Widespread panic was reported today as several Royal Bank of Canada (RBC) customers said their bank cards had been skimmed and thousands of dollars from their accounts had reportedly gone missing.
Skimming refers to the use of fraudulent methods to obtain customer details by “skimming’ their debit and credit cards at point of use, whether ATM or point of sale.
Most commonly the modus operandi involves introducing a mechanism that ‘skims’ – retrieves and records data, off customer cards.
The data is then applied to a counterfeit card by the fraudulent operators and used to withdraw cash or purchase goods or services at point of sale.
The large scale skimming attacks are primarily the work of transnational operators who target a specific country, obtain data and then use the counterfeit cards they are able to produce in foreign countries.
A Royal Bank of Canada (RBC) spokesperson said they were aware of a number of clients who have been impacted by debit card skimming.

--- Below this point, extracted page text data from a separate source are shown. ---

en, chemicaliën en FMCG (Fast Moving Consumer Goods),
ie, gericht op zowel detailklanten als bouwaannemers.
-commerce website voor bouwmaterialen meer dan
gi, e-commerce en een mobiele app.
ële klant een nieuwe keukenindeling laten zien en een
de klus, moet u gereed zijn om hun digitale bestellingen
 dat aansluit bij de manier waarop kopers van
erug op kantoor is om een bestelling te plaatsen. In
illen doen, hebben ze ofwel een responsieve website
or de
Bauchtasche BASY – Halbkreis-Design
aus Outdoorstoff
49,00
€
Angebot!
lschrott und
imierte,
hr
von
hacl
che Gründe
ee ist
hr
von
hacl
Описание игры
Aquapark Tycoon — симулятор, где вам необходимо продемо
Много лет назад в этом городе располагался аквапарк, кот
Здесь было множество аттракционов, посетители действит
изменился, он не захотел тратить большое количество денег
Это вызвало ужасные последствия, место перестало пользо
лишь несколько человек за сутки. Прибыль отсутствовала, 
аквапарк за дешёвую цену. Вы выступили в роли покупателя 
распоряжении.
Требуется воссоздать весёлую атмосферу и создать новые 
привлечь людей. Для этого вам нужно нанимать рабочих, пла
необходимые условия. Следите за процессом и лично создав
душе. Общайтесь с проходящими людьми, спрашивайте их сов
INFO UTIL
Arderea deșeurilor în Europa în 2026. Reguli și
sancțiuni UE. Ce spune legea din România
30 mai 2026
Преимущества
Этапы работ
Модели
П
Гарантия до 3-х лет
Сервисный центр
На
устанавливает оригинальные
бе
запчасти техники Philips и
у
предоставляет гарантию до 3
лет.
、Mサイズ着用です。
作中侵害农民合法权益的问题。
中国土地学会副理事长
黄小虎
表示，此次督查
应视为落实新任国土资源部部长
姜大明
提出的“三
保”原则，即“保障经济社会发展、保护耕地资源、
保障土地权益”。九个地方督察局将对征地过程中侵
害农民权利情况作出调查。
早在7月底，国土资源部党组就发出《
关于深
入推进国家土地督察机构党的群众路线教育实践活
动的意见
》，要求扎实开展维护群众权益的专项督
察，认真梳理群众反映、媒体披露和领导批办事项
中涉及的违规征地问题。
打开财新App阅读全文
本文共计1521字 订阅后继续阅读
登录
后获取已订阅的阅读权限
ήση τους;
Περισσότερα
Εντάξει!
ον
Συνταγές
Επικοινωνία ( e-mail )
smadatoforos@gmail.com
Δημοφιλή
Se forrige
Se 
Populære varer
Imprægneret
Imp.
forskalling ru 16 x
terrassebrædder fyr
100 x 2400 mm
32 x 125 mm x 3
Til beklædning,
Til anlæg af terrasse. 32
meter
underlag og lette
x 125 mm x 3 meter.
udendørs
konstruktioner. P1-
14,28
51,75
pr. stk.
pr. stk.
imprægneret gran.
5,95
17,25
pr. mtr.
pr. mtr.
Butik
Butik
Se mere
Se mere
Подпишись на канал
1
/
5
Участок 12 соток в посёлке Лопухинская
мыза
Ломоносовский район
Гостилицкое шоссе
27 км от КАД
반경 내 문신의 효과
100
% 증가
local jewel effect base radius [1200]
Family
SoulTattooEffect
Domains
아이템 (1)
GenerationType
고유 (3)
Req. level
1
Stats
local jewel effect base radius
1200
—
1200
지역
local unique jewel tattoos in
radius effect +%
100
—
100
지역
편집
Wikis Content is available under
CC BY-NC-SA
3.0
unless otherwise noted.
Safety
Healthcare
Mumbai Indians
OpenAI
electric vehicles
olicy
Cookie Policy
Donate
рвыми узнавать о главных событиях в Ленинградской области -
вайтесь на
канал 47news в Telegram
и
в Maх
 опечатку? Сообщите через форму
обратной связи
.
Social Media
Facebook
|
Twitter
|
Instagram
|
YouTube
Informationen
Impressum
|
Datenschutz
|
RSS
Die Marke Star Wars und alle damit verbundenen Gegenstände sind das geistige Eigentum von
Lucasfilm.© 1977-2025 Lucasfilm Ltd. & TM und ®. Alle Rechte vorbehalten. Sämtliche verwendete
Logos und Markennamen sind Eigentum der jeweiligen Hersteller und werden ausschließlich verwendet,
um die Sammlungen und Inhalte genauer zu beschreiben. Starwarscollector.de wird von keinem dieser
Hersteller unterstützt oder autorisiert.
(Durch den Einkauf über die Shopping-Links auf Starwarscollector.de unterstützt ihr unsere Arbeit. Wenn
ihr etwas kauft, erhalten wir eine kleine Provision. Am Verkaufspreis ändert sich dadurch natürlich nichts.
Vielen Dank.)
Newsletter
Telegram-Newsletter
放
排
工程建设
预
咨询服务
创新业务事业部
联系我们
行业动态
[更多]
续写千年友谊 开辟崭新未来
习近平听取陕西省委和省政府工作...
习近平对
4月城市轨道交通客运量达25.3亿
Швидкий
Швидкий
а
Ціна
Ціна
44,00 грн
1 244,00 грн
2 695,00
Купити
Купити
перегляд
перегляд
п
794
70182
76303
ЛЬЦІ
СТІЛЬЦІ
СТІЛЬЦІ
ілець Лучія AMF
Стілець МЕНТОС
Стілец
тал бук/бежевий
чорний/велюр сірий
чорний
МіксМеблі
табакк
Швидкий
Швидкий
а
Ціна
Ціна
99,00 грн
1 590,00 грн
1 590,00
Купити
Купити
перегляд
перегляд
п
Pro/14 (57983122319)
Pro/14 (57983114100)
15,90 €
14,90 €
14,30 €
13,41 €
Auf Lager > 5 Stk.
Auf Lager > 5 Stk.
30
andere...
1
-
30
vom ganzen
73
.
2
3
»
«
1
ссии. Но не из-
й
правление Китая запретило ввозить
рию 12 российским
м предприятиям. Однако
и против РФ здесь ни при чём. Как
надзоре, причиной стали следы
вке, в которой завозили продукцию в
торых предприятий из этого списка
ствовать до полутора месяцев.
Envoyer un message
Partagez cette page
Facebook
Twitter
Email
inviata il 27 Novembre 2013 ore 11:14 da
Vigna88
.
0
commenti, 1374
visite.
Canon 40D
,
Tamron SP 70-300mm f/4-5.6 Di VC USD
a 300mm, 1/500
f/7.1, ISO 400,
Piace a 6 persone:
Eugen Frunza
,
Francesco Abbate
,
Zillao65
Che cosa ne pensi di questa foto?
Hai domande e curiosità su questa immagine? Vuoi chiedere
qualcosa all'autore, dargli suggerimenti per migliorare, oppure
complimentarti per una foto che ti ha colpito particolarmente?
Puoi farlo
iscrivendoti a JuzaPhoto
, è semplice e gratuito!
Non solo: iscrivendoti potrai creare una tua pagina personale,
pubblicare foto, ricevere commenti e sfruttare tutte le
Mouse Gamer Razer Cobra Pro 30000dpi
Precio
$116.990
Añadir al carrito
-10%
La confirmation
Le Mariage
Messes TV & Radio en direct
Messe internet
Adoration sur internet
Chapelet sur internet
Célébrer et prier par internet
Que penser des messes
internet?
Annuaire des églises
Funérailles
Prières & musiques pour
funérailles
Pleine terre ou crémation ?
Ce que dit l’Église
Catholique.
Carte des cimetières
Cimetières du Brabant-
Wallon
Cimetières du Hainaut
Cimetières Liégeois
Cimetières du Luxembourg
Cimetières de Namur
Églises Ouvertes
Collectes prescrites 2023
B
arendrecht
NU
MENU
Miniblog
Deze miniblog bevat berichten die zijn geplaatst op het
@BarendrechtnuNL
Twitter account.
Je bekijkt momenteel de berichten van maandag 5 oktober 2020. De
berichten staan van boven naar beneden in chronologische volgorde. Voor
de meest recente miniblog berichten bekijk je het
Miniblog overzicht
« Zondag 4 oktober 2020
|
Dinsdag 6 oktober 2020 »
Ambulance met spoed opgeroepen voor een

“We have been in contact with affected clients and are working with them to bring the matter to speedy resolution. Several clients have already been reimbursed. We remind all of our clients of the importance of protecting their PIN numbers to keep them secure,” they said.
The representative went on to say, “We were not hacked. We've had a situation where several clients suffered debit card skimming. We are aware of the situation and have been in contact with affected clients to resolve the matter."
As news spread of the incident, people were heading to their home branches to see if they were affected.